• **Task brief**:
Retype the lines below exactly, but only those from the line that has "akan adanya pula penambahan penjualan barang" through the line that has "ÎNSCRIE-TE ONLINE!". Omit every picture.
-----
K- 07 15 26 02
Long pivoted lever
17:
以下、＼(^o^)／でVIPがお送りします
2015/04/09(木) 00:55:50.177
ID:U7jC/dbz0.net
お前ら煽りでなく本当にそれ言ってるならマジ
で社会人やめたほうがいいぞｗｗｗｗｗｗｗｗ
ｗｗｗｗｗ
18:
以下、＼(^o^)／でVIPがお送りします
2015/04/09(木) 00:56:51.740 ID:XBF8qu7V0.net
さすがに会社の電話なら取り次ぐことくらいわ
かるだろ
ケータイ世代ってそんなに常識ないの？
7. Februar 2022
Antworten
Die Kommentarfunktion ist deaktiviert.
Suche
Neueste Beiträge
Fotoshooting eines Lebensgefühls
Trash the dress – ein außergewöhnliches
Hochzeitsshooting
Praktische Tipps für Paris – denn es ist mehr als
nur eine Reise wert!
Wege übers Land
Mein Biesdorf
-----
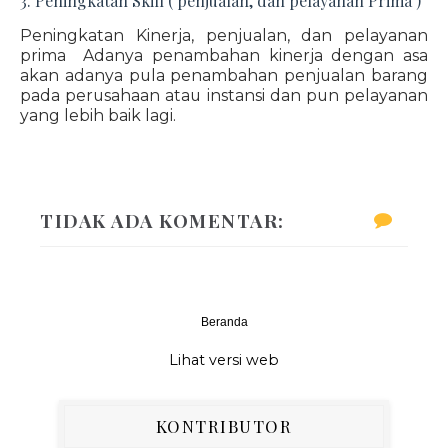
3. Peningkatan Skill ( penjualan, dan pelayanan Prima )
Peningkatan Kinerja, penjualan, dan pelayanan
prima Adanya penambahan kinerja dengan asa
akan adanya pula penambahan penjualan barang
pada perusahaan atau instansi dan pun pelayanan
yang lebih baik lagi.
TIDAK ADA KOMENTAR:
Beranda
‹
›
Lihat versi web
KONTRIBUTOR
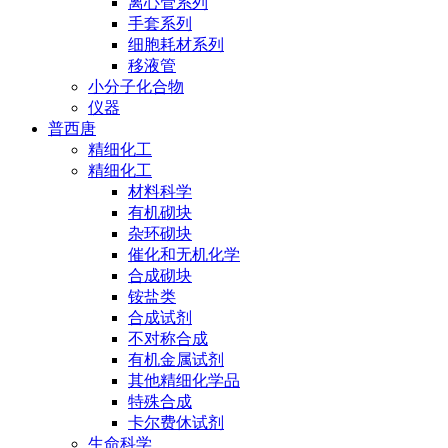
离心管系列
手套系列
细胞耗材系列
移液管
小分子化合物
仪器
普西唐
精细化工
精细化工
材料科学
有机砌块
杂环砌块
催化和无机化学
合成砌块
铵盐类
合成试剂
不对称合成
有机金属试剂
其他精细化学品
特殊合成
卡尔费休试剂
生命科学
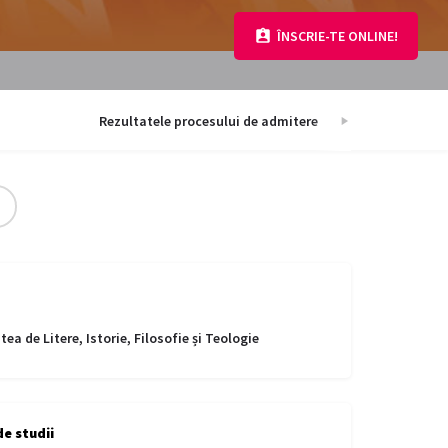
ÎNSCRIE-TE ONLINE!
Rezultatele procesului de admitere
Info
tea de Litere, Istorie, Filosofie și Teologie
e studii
-----
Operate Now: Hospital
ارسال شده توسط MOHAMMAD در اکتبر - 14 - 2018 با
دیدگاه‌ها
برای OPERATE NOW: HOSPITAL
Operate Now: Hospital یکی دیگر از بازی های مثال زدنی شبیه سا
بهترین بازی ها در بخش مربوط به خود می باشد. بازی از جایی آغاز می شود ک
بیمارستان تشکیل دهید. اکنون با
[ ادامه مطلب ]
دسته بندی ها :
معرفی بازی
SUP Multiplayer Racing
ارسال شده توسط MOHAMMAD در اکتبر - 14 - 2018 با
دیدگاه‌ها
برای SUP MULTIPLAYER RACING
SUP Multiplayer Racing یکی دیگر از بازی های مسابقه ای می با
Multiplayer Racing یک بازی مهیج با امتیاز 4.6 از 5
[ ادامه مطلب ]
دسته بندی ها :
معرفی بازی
-----
• **Solved problem**:
akan adanya pula penambahan penjualan barang
pada perusahaan atau instansi dan pun pelayanan
yang lebih baik lagi.
TIDAK ADA KOMENTAR:
Beranda
‹
›
Lihat versi web
KONTRIBUTOR
离心管系列
手套系列
细胞耗材系列
移液管
小分子化合物
仪器
普西唐
精细化工
精细化工
材料科学
有机砌块
杂环砌块
催化和无机化学
合成砌块
铵盐类
合成试剂
不对称合成
有机金属试剂
其他精细化学品
特殊合成
卡尔费休试剂
生命科学
ÎNSCRIE-TE ONLINE!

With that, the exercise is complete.